1955 ‘A Few Adventures in the California Boyhood of William Saroyan’ is broadcast on the Omnibus series with child actor Sal Mineo as Saroyan.
1956 Mama, I Love You is published by Little, Brown.
1957 Papa, You’re Crazy is published by Little, Brown. The Cave Dwellers, his first New York play production since 1943, opens.
1958 Saroyan leaves his Malibu home for a trip around the world, working on a memoir, unpublished in its original form, entitled Fifty-Fifty.
1959 Saroyan leaves America for Europe, styling himself as a tax exile. An abortive movie project in Yugoslavia is followed by a script for Darryl Zanuck that becomes a successful stage play in Vienna. The London Comedy is produced in London, and he collaborates with Henry Cecil on a second stage comedy, Settled Out of Court, is also produced in London.
1961 Saroyan teaches at Purdue University in Indiana, where students produce his didactic comedy; set there,High Time Along the Wabash. Saroyan buys an apartment in Paris, France.
1962 His autobiography, Here Comes There Goes You Know Who, is published by Simon & Schuster. The half-hour teleplay, ‘The Unstoppable Gray Fox,’ is broadcast on The General Electric Theater.

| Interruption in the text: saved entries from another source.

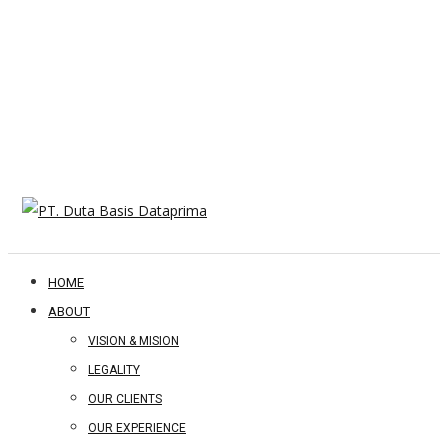
HOME
ABOUT
VISION & MISION
LEGALITY
OUR CLIENTS
OUR EXPERIENCE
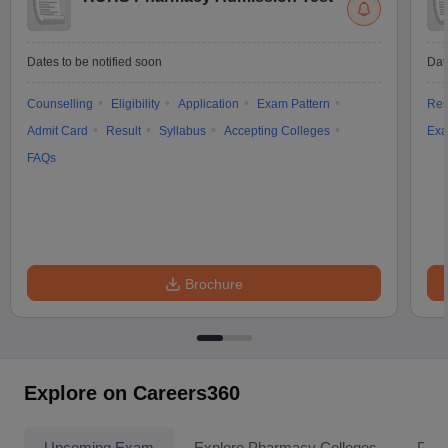
Dates to be notified soon
Dat
Counselling
Eligibility
Application
Exam Pattern
Res
Admit Card
Result
Syllabus
Accepting Colleges
Exa
FAQs
Brochure
Explore on Careers360
Upcoming Exam
Explore Pharmacy Colleges
Pha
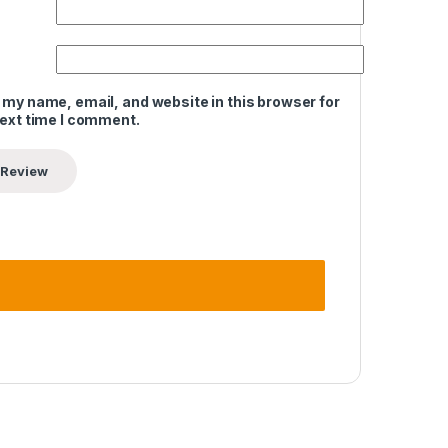
 my name, email, and website in this browser for
next time I comment.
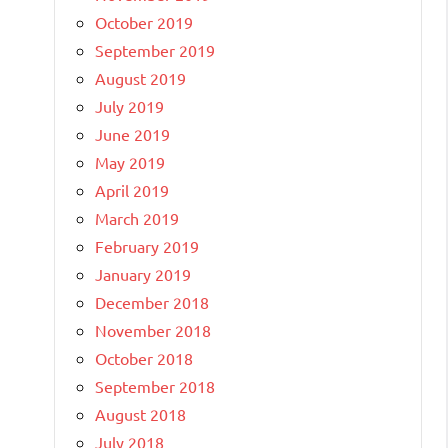
October 2019
September 2019
August 2019
July 2019
June 2019
May 2019
April 2019
March 2019
February 2019
January 2019
December 2018
November 2018
October 2018
September 2018
August 2018
July 2018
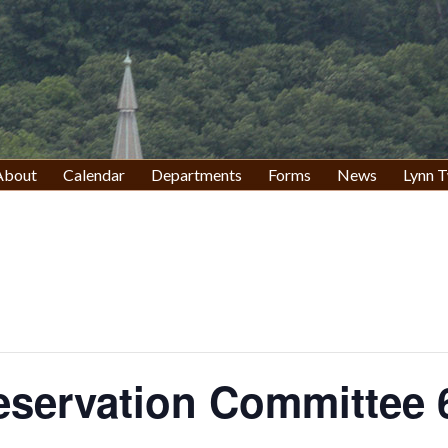
About
Calendar
Departments
Forms
News
Lynn T
eservation Committee 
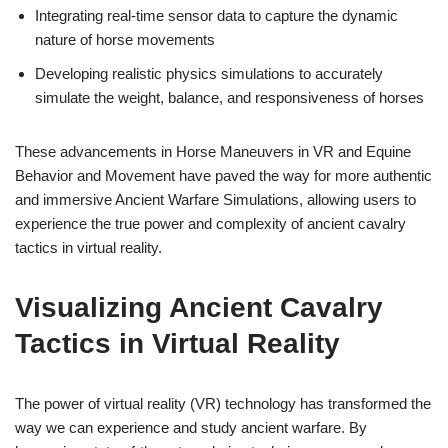
Integrating real-time sensor data to capture the dynamic
nature of horse movements
Developing realistic physics simulations to accurately
simulate the weight, balance, and responsiveness of horses
These advancements in Horse Maneuvers in VR and Equine
Behavior and Movement have paved the way for more authentic
and immersive Ancient Warfare Simulations, allowing users to
experience the true power and complexity of ancient cavalry
tactics in virtual reality.
Visualizing Ancient Cavalry
Tactics in Virtual Reality
The power of virtual reality (VR) technology has transformed the
way we can experience and study ancient warfare. By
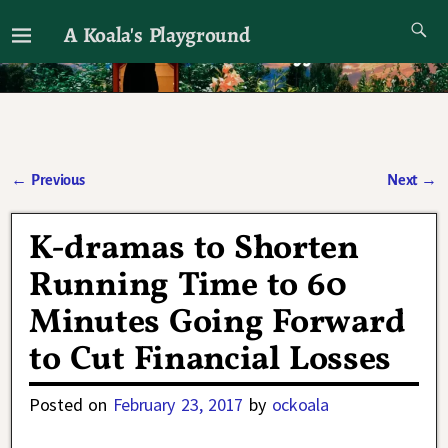
A Koala's Playground
I'll talk about dramas if I want to
←
Previous
Next
→
Post navigation
K-dramas to Shorten
Running Time to 60
Minutes Going Forward
to Cut Financial Losses
Posted on
February 23, 2017
by
ockoala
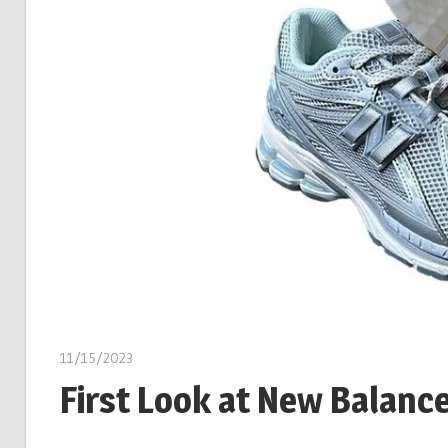
11/15/2023
First Look at New Balanc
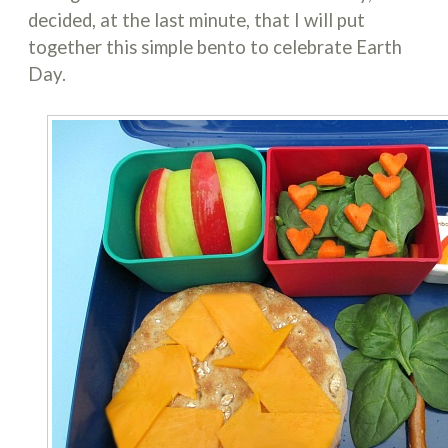
decided, at the last minute, that I will put
together this simple bento to celebrate Earth
Day.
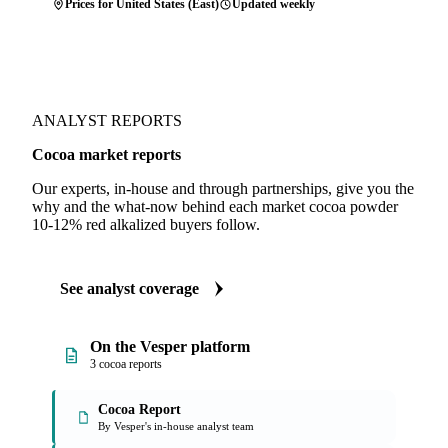
Prices for United States (East)
Updated weekly
ANALYST REPORTS
Cocoa market reports
Our experts, in-house and through partnerships, give you the
why and the what-now behind each market cocoa powder
10-12% red alkalized buyers follow.
See analyst coverage
On the Vesper platform
3 cocoa reports
Cocoa Report
By Vesper's in-house analyst team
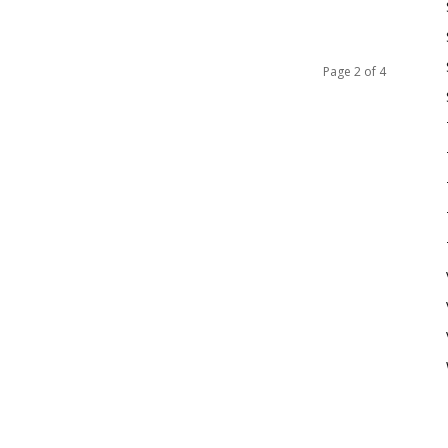
Page 2 of 4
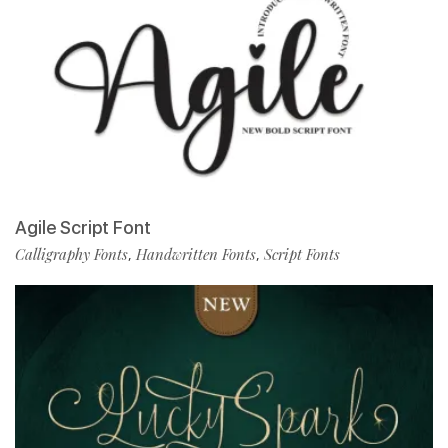
Agile Script Font
Calligraphy Fonts
Handwritten Fonts
Script Fonts
,
,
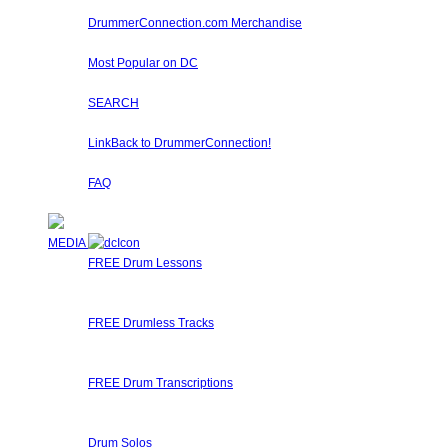
Learn about Diddles (Points) you can earn by participa
DrummerConnection.com Merchandise
Drummer T-Shirts, Drummer Hats, Drum Sticks, Drummer 
Most Popular on DC
Check out what's happening on DrummerConnection.com by th
SEARCH
Locate content such as drummer lessons, drummer videos,
LinkBack to DrummerConnection!
Want a DrummerConnection Logo for your website? Check out 
FAQ
Got any questions about using Drummer Connection? Perh
MEDIA
FREE Drum Lessons
Our staff and members regularly submit Free Drum Lessons.
available for you to learn, get inspired, or just brush up on y
FREE Drumless Tracks
A wonderful collection of FREE Drumless Tracks or Drumless
right here on Drummer Connection! Start Jamming, Record
FREE Drum Transcriptions
A wonderful collection of FREE Drum Transcriptions for you
Transcribe it, upload it!
Drum Solos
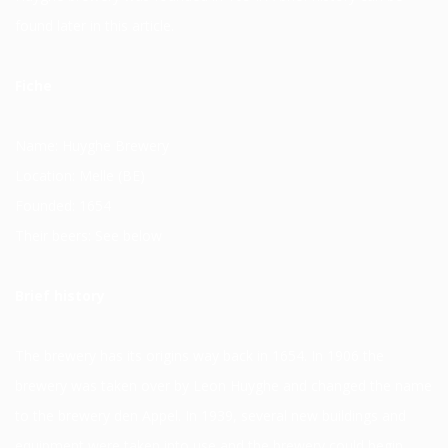
found later in this article.
Fiche
Name: Huyghe Brewery
Location: Melle (BE)
Founded: 1654
Their beers: See below
Brief history
The brewery has its origins way back in 1654. In 1906 the
brewery was taken over by Leon Huyghe and changed the name
to the brewery den Appel. In 1939, several new buildings and
equipment were taken into use and the brewery could begin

1963 Saroyan publishes Boys and Girls Together (Harcourt, Brace & World), and lives in a Third Avenue, New York penthouse.
1964 One Day in the Afternoon of the World is published by Harcourt, Brace & World.
1966 Saroyan publishes the memoir Short Drive, Sweet Chariot (Phaedra) And forms the William Saroyan Foundation.
1968 Saroyan publishes a collection of occasional pieces, I Used to Believe I Had Forever, Now I’m Not So Sure (Cowles) .
1971 Saroyan publishes Don’t Go, But If You Must, Say Hello to Everybody (Letters from 74 rue Taitbout in U.S.), Cassell, London, and New American Library, New York.
1972 Saroyan publishes Places Where I’ve Done Time, Praeger.
1973 Saroyan publishes Days of Life and Death and Escape to the Moon, Dial.
1976 Saroyan publishes Sons Come and Go, Mothers Hang in Forever, McGraw-Hill.
1978 Saroyan publishes Chance Meetings, Norton.
1979 Saroyan publishes Obituaries, Creative Arts.
1980 William Saroyan is nominated for the American Book Award for Obituaries.
1981 William Saroyan dies of cancer in the Veteran’s Hospital in Fresno, on May 18. By his request, half of his ashes are interned in Fresno, the other half in Armenia.
Chronology information from: Saroyan, A Biography by Lawrence Lee & Barry Gifford, published by Harper & Row, New York, 1984.